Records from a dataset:

# # #

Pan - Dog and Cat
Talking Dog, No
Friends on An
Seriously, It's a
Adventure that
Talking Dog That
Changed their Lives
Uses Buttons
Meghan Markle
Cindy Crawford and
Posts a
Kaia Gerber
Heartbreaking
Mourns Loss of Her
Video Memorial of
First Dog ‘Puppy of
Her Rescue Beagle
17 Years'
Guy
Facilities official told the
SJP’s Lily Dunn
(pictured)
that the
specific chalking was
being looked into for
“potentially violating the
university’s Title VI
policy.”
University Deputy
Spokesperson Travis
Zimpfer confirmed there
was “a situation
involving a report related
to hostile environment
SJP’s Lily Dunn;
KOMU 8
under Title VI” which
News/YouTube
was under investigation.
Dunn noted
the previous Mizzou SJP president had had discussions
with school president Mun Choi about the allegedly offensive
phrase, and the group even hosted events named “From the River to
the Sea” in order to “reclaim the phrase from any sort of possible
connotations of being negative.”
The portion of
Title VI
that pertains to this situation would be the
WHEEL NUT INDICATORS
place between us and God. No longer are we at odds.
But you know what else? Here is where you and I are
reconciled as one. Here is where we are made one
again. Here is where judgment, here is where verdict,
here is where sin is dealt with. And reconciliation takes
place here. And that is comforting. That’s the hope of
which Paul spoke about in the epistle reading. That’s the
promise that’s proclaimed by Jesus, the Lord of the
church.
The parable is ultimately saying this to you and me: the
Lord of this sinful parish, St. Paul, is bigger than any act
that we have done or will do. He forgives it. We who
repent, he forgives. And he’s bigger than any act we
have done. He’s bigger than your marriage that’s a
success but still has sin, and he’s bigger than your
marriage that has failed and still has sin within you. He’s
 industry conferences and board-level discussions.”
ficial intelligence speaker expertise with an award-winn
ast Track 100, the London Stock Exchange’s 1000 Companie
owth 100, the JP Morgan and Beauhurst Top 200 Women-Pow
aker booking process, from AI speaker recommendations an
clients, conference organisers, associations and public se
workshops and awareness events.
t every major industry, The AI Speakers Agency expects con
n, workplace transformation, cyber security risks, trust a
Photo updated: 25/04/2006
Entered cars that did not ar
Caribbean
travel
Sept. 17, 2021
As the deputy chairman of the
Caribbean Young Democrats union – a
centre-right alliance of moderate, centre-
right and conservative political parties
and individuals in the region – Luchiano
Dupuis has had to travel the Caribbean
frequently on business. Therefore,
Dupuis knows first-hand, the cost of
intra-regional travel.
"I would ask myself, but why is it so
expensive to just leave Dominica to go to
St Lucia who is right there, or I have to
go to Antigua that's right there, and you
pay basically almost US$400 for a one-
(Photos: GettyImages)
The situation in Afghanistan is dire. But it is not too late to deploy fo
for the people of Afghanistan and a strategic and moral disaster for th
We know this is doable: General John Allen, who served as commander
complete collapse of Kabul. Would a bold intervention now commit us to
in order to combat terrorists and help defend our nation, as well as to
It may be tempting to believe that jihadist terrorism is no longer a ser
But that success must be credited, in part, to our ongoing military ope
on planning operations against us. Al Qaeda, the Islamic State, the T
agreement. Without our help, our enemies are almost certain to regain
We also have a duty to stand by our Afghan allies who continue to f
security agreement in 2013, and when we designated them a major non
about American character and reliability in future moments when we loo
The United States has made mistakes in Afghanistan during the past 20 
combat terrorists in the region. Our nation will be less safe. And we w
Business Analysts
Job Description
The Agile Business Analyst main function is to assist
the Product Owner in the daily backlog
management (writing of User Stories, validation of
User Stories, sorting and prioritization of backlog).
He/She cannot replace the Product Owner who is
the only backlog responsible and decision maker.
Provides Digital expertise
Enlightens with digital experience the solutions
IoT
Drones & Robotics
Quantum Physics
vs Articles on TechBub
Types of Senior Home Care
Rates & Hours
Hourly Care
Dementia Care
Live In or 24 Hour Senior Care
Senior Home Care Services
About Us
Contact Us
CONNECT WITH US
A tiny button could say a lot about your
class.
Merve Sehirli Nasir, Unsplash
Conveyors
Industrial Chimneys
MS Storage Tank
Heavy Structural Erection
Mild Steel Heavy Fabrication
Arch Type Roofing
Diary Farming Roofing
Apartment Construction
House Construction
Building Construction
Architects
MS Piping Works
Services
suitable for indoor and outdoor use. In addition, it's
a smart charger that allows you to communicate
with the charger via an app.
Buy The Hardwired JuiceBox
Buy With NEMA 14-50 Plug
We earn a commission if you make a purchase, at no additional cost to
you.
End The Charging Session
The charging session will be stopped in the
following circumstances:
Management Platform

# # #

GOAL OF THE EXERCISE: Quote the data in full, keeping each word unchanged.

TASK RESPONSE:
Pan - Dog and Cat
Talking Dog, No
Friends on An
Seriously, It's a
Adventure that
Talking Dog That
Changed their Lives
Uses Buttons
Meghan Markle
Cindy Crawford and
Posts a
Kaia Gerber
Heartbreaking
Mourns Loss of Her
Video Memorial of
First Dog ‘Puppy of
Her Rescue Beagle
17 Years'
Guy
Facilities official told the
SJP’s Lily Dunn
(pictured)
that the
specific chalking was
being looked into for
“potentially violating the
university’s Title VI
policy.”
University Deputy
Spokesperson Travis
Zimpfer confirmed there
was “a situation
involving a report related
to hostile environment
SJP’s Lily Dunn;
KOMU 8
under Title VI” which
News/YouTube
was under investigation.
Dunn noted
the previous Mizzou SJP president had had discussions
with school president Mun Choi about the allegedly offensive
phrase, and the group even hosted events named “From the River to
the Sea” in order to “reclaim the phrase from any sort of possible
connotations of being negative.”
The portion of
Title VI
that pertains to this situation would be the
WHEEL NUT INDICATORS
place between us and God. No longer are we at odds.
But you know what else? Here is where you and I are
reconciled as one. Here is where we are made one
again. Here is where judgment, here is where verdict,
here is where sin is dealt with. And reconciliation takes
place here. And that is comforting. That’s the hope of
which Paul spoke about in the epistle reading. That’s the
promise that’s proclaimed by Jesus, the Lord of the
church.
The parable is ultimately saying this to you and me: the
Lord of this sinful parish, St. Paul, is bigger than any act
that we have done or will do. He forgives it. We who
repent, he forgives. And he’s bigger than any act we
have done. He’s bigger than your marriage that’s a
success but still has sin, and he’s bigger than your
marriage that has failed and still has sin within you. He’s
 industry conferences and board-level discussions.”
ficial intelligence speaker expertise with an award-winn
ast Track 100, the London Stock Exchange’s 1000 Companie
owth 100, the JP Morgan and Beauhurst Top 200 Women-Pow
aker booking process, from AI speaker recommendations an
clients, conference organisers, associations and public se
workshops and awareness events.
t every major industry, The AI Speakers Agency expects con
n, workplace transformation, cyber security risks, trust a
Photo updated: 25/04/2006
Entered cars that did not ar
Caribbean
travel
Sept. 17, 2021
As the deputy chairman of the
Caribbean Young Democrats union – a
centre-right alliance of moderate, centre-
right and conservative political parties
and individuals in the region – Luchiano
Dupuis has had to travel the Caribbean
frequently on business. Therefore,
Dupuis knows first-hand, the cost of
intra-regional travel.
"I would ask myself, but why is it so
expensive to just leave Dominica to go to
St Lucia who is right there, or I have to
go to Antigua that's right there, and you
pay basically almost US$400 for a one-
(Photos: GettyImages)
The situation in Afghanistan is dire. But it is not too late to deploy fo
for the people of Afghanistan and a strategic and moral disaster for th
We know this is doable: General John Allen, who served as commander
complete collapse of Kabul. Would a bold intervention now commit us to
in order to combat terrorists and help defend our nation, as well as to
It may be tempting to believe that jihadist terrorism is no longer a ser
But that success must be credited, in part, to our ongoing military ope
on planning operations against us. Al Qaeda, the Islamic State, the T
agreement. Without our help, our enemies are almost certain to regain
We also have a duty to stand by our Afghan allies who continue to f
security agreement in 2013, and when we designated them a major non
about American character and reliability in future moments when we loo
The United States has made mistakes in Afghanistan during the past 20 
combat terrorists in the region. Our nation will be less safe. And we w
Business Analysts
Job Description
The Agile Business Analyst main function is to assist
the Product Owner in the daily backlog
management (writing of User Stories, validation of
User Stories, sorting and prioritization of backlog).
He/She cannot replace the Product Owner who is
the only backlog responsible and decision maker.
Provides Digital expertise
Enlightens with digital experience the solutions
IoT
Drones & Robotics
Quantum Physics
vs Articles on TechBub
Types of Senior Home Care
Rates & Hours
Hourly Care
Dementia Care
Live In or 24 Hour Senior Care
Senior Home Care Services
About Us
Contact Us
CONNECT WITH US
A tiny button could say a lot about your
class.
Merve Sehirli Nasir, Unsplash
Conveyors
Industrial Chimneys
MS Storage Tank
Heavy Structural Erection
Mild Steel Heavy Fabrication
Arch Type Roofing
Diary Farming Roofing
Apartment Construction
House Construction
Building Construction
Architects
MS Piping Works
Services
suitable for indoor and outdoor use. In addition, it's
a smart charger that allows you to communicate
with the charger via an app.
Buy The Hardwired JuiceBox
Buy With NEMA 14-50 Plug
We earn a commission if you make a purchase, at no additional cost to
you.
End The Charging Session
The charging session will be stopped in the
following circumstances:
Management Platform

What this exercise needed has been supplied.